* _To do_:
Repeat exactly, and only, the lines below starting at the line that contains "v ČSSR. Dnes už jsou vzácností…" and ending at the line that contains "При этом следует", inclusive of both.

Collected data
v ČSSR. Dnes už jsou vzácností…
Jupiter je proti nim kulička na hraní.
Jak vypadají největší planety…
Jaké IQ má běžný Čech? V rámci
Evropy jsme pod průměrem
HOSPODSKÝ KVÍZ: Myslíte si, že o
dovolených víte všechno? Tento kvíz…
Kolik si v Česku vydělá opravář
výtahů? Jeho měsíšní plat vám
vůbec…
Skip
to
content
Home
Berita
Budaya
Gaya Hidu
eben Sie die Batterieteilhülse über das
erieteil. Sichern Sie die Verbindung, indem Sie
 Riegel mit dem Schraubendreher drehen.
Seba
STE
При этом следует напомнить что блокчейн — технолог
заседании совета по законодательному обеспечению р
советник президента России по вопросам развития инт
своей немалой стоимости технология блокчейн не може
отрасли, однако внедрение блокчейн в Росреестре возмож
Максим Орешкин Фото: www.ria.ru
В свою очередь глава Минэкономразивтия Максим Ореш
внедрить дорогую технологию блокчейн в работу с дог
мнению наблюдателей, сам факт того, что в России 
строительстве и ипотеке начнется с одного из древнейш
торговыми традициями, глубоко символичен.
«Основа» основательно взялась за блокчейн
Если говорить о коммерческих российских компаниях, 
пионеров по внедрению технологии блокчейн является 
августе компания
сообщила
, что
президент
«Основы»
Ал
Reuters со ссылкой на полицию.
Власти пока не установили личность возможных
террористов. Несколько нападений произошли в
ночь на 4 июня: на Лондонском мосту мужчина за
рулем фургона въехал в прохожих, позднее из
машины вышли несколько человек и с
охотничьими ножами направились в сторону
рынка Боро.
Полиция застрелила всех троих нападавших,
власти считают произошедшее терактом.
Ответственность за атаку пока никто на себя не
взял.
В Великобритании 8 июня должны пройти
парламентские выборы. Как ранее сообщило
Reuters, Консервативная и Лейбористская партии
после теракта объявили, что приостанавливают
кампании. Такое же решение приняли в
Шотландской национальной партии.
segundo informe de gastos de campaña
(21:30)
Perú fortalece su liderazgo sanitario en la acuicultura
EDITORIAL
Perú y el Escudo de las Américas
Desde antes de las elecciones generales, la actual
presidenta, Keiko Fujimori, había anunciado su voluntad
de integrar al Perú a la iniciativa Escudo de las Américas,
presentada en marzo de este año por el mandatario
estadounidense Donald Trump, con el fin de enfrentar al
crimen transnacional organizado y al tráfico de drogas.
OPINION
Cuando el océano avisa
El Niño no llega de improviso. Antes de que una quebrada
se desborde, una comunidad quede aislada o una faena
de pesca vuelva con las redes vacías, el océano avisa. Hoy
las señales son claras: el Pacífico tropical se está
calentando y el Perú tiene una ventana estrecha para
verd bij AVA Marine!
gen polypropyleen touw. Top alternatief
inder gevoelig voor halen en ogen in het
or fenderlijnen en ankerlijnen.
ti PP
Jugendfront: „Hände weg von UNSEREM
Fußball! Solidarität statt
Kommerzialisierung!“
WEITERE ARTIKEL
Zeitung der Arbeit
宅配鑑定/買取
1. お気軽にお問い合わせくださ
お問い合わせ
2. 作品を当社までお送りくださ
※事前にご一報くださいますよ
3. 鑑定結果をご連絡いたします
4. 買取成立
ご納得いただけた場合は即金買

...

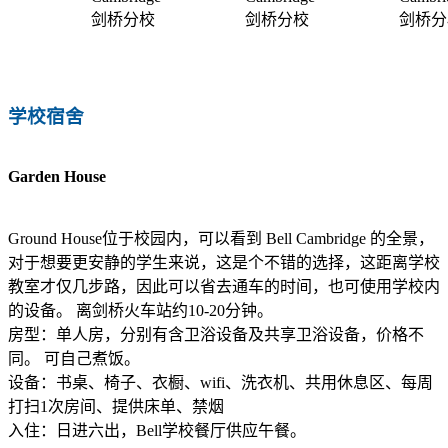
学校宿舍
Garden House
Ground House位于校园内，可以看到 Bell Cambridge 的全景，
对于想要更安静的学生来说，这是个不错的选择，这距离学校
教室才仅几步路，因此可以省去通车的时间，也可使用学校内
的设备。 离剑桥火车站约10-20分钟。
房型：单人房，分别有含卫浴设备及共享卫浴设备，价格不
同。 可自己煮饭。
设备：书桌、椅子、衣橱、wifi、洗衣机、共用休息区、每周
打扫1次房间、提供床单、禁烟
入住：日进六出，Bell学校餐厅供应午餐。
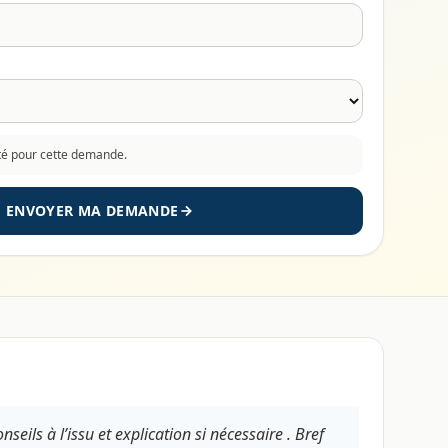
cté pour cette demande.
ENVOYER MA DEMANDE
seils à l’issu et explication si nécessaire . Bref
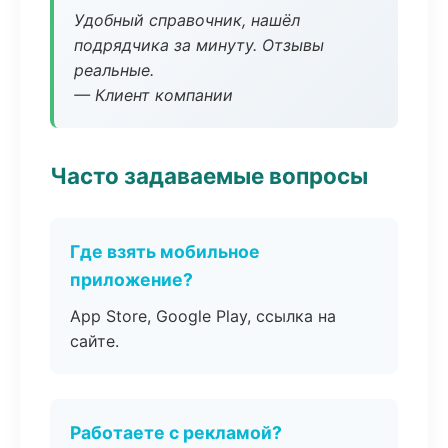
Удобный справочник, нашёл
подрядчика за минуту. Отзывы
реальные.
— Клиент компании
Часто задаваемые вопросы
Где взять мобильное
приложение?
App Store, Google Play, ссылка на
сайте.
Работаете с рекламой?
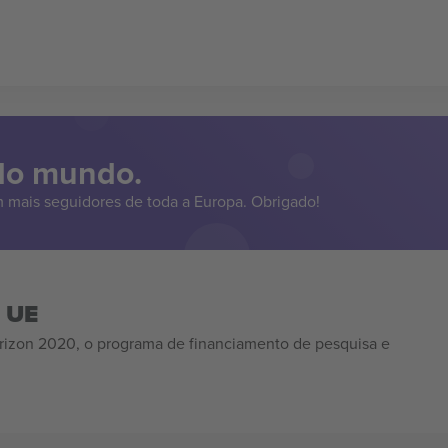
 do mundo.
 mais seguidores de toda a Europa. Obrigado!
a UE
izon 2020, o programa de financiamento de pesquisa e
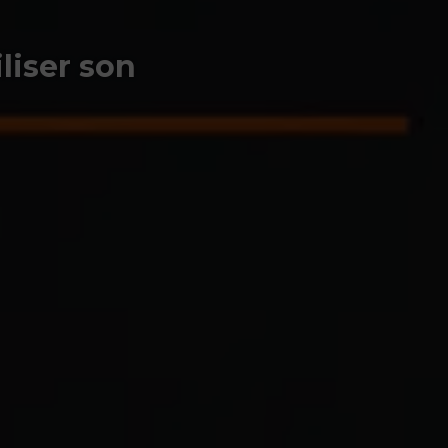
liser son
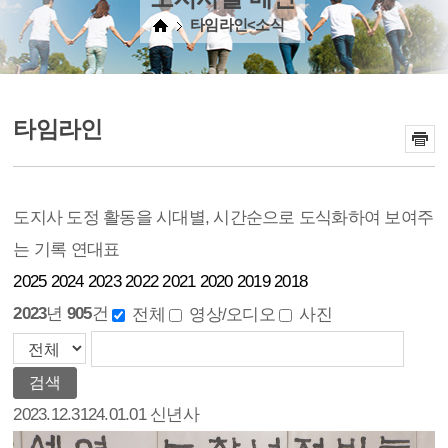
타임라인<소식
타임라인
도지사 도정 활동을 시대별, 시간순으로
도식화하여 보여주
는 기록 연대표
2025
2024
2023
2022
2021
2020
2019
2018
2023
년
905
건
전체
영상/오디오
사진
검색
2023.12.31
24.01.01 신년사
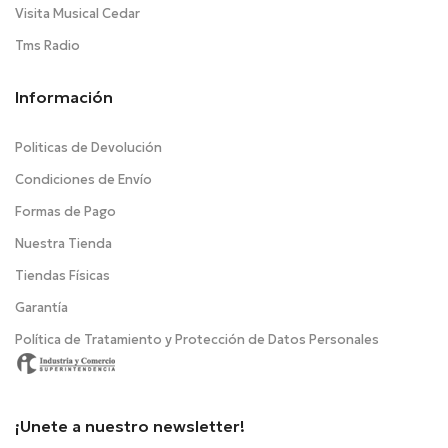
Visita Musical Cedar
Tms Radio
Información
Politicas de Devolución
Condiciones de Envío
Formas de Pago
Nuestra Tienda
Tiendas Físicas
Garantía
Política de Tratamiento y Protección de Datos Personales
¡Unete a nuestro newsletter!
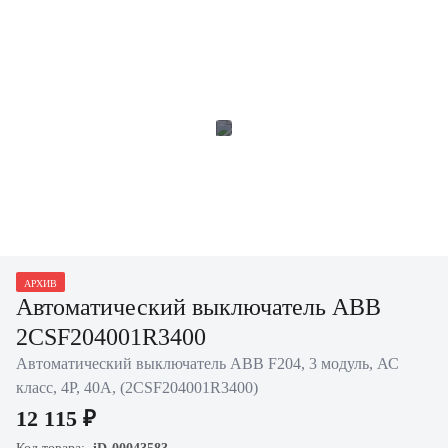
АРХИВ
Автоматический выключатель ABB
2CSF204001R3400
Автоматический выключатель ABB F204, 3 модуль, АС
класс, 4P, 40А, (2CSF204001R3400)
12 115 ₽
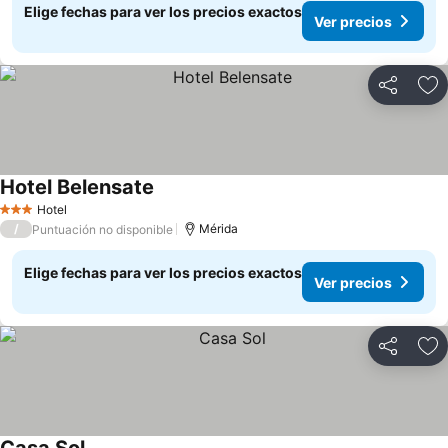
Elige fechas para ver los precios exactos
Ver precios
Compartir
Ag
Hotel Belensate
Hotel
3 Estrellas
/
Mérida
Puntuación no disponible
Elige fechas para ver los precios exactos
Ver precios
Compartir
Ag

* _Answer space_:
v ČSSR. Dnes už jsou vzácností…
Jupiter je proti nim kulička na hraní.
Jak vypadají největší planety…
Jaké IQ má běžný Čech? V rámci
Evropy jsme pod průměrem
HOSPODSKÝ KVÍZ: Myslíte si, že o
dovolených víte všechno? Tento kvíz…
Kolik si v Česku vydělá opravář
výtahů? Jeho měsíšní plat vám
vůbec…
Skip
to
content
Home
Berita
Budaya
Gaya Hidu
eben Sie die Batterieteilhülse über das
erieteil. Sichern Sie die Verbindung, indem Sie
 Riegel mit dem Schraubendreher drehen.
Seba
STE
При этом следует напомнить что блокчейн — технолог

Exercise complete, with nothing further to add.